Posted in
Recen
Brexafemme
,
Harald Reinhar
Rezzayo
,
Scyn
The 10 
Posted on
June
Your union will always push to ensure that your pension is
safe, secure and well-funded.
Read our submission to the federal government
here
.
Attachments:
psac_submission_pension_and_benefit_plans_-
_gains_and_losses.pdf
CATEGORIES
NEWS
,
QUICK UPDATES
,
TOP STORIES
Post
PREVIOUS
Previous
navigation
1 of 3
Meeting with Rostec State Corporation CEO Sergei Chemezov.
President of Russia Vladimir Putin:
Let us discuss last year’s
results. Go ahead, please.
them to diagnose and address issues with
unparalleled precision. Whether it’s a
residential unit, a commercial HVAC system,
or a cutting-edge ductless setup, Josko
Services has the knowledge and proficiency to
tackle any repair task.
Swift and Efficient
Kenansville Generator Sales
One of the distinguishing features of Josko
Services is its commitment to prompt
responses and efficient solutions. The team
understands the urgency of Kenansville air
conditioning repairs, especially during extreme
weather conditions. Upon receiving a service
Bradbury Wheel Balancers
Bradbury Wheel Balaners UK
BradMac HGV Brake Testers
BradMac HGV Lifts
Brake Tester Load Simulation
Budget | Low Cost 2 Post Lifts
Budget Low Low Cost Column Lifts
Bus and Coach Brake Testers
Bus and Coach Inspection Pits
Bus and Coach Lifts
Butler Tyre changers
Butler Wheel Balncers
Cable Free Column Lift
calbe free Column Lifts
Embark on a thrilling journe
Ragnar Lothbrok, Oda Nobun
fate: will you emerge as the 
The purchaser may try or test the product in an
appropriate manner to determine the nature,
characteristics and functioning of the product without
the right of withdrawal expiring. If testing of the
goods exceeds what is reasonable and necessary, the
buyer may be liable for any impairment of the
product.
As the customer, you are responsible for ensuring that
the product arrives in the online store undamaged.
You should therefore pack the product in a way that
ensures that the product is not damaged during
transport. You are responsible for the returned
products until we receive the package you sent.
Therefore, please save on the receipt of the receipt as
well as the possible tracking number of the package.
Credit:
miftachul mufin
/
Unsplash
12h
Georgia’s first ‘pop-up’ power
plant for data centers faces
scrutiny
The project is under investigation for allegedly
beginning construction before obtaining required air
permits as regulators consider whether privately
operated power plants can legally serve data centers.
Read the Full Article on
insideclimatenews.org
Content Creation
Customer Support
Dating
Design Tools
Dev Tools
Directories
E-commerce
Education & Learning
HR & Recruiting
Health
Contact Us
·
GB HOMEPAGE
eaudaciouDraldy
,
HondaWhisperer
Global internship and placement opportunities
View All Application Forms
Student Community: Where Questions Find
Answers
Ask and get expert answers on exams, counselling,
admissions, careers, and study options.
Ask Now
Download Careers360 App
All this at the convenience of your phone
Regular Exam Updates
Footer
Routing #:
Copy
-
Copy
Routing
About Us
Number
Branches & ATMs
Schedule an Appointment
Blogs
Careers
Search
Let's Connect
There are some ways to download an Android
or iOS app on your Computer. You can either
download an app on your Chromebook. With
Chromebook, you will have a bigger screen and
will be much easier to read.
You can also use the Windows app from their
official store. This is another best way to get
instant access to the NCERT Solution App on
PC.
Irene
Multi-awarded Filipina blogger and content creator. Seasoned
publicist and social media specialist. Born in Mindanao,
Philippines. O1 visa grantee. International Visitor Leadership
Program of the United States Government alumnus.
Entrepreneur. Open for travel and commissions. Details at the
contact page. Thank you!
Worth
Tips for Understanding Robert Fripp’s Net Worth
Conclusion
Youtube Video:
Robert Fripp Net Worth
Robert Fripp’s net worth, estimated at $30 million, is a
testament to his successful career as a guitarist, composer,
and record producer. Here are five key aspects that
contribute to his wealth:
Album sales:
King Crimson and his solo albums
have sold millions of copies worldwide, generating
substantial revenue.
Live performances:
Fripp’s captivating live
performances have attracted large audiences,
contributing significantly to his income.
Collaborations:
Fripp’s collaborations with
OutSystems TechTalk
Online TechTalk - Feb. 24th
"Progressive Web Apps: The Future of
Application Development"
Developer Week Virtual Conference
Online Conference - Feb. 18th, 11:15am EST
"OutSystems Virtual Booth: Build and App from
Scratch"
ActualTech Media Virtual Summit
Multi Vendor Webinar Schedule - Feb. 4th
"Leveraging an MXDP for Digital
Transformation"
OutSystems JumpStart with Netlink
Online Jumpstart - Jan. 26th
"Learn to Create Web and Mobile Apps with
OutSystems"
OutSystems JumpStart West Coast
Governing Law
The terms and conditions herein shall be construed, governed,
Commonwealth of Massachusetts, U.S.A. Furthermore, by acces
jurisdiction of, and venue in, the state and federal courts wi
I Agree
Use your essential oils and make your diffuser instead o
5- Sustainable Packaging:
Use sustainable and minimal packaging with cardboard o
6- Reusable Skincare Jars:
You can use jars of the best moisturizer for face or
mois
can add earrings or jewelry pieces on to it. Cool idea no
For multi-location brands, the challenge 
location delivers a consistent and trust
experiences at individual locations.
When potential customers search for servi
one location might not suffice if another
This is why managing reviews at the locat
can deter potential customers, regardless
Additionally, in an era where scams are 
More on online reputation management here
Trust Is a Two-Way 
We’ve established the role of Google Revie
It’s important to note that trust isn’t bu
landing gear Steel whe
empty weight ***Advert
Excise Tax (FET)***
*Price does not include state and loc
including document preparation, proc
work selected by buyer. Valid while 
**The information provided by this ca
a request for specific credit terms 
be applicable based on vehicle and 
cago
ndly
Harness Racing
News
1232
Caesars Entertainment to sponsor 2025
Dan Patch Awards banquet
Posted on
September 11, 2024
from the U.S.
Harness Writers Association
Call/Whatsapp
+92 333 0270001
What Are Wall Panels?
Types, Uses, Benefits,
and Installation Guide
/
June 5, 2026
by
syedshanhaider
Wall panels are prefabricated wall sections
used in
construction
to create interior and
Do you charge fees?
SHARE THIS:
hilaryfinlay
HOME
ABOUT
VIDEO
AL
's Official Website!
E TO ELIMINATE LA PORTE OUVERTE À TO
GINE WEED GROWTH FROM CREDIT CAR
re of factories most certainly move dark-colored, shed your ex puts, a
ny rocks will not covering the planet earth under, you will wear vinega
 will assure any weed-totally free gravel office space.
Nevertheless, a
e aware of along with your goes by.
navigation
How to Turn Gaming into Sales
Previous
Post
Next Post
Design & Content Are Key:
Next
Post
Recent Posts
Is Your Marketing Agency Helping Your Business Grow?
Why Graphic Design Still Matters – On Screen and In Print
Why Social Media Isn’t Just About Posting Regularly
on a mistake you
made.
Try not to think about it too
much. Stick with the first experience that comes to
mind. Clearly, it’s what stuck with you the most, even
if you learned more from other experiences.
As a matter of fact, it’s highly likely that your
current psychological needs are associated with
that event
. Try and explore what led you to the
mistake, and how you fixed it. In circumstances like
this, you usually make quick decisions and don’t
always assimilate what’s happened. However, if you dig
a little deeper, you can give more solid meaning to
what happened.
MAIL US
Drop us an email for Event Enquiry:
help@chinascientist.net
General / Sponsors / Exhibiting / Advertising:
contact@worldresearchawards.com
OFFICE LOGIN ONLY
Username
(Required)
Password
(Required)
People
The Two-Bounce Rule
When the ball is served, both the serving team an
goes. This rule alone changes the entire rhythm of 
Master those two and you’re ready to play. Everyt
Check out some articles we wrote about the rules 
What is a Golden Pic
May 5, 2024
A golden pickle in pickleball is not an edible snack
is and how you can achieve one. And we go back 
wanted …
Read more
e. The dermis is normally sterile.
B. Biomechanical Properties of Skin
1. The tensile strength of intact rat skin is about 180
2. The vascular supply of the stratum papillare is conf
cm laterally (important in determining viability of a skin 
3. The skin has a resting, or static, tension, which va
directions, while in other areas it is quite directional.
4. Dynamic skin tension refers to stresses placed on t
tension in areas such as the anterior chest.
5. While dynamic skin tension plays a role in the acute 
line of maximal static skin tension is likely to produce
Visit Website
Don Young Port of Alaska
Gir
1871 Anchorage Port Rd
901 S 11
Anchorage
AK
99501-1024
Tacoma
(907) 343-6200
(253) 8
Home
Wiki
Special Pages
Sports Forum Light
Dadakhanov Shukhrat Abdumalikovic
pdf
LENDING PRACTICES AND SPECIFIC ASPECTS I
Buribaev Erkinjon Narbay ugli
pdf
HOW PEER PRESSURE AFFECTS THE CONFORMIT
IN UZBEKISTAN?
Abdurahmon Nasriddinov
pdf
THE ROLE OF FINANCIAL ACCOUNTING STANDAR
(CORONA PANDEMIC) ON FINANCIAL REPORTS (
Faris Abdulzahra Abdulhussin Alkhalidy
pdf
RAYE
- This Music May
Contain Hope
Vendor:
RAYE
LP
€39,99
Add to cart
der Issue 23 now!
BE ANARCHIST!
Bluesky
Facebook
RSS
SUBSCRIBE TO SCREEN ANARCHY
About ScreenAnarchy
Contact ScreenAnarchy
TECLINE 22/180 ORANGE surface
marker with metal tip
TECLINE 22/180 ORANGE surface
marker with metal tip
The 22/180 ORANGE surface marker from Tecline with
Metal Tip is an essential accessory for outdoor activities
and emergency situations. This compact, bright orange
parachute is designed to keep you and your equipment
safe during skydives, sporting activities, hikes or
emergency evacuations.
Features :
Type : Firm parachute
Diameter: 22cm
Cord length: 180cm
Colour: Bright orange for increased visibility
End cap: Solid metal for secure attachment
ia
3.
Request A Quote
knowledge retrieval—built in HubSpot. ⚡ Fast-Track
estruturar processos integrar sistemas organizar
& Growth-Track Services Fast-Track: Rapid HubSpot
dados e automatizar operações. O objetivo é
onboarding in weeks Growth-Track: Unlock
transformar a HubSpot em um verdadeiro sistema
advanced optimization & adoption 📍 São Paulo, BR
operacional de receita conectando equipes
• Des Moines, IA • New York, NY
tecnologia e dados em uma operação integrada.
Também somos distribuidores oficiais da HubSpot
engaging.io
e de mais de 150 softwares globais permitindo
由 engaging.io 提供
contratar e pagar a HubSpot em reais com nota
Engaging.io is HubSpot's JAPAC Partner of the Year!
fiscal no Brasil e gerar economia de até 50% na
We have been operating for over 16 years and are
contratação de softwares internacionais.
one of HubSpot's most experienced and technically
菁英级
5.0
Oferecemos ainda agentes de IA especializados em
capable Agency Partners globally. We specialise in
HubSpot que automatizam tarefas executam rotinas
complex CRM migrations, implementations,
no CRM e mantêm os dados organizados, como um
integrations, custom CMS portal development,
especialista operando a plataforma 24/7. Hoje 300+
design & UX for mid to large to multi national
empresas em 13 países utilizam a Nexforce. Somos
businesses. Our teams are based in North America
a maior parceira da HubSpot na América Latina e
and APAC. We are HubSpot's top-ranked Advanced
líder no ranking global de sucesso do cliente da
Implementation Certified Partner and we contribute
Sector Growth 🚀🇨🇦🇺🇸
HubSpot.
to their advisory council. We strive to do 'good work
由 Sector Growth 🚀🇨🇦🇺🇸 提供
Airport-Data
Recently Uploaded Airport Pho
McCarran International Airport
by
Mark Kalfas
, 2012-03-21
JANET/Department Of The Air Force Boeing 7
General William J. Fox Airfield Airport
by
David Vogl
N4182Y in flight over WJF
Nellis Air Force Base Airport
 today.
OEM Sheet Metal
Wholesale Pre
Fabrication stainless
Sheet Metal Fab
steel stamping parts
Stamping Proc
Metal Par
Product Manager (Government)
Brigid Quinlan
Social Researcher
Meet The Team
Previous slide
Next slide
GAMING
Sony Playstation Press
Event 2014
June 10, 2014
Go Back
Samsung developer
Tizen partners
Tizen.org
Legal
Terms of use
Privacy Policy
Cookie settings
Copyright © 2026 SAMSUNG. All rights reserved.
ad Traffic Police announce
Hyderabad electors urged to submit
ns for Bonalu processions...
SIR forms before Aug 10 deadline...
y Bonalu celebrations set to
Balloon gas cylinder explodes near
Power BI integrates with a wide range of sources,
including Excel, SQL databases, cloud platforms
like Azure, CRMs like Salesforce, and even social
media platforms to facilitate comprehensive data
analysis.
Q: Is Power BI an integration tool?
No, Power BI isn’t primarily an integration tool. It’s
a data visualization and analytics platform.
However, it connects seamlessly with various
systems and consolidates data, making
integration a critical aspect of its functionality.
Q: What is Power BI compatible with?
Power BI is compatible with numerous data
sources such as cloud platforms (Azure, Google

--- HOW TO COMPLETE THIS TASK ---
Starting at the line above that contains "can add earrings", repeat each line exactly up to and including the line that contains "re of factories", and stop there.

--- ANSWER TO THE PROBLEM ---
can add earrings or jewelry pieces on to it. Cool idea no
For multi-location brands, the challenge 
location delivers a consistent and trust
experiences at individual locations.
When potential customers search for servi
one location might not suffice if another
This is why managing reviews at the locat
can deter potential customers, regardless
Additionally, in an era where scams are 
More on online reputation management here
Trust Is a Two-Way 
We’ve established the role of Google Revie
It’s important to note that trust isn’t bu
landing gear Steel whe
empty weight ***Advert
Excise Tax (FET)***
*Price does not include state and loc
including document preparation, proc
work selected by buyer. Valid while 
**The information provided by this ca
a request for specific credit terms 
be applicable based on vehicle and 
cago
ndly
Harness Racing
News
1232
Caesars Entertainment to sponsor 2025
Dan Patch Awards banquet
Posted on
September 11, 2024
from the U.S.
Harness Writers Association
Call/Whatsapp
+92 333 0270001
What Are Wall Panels?
Types, Uses, Benefits,
and Installation Guide
/
June 5, 2026
by
syedshanhaider
Wall panels are prefabricated wall sections
used in
construction
to create interior and
Do you charge fees?
SHARE THIS:
hilaryfinlay
HOME
ABOUT
VIDEO
AL
's Official Website!
E TO ELIMINATE LA PORTE OUVERTE À TO
GINE WEED GROWTH FROM CREDIT CAR
re of factories most certainly move dark-colored, shed your ex puts, a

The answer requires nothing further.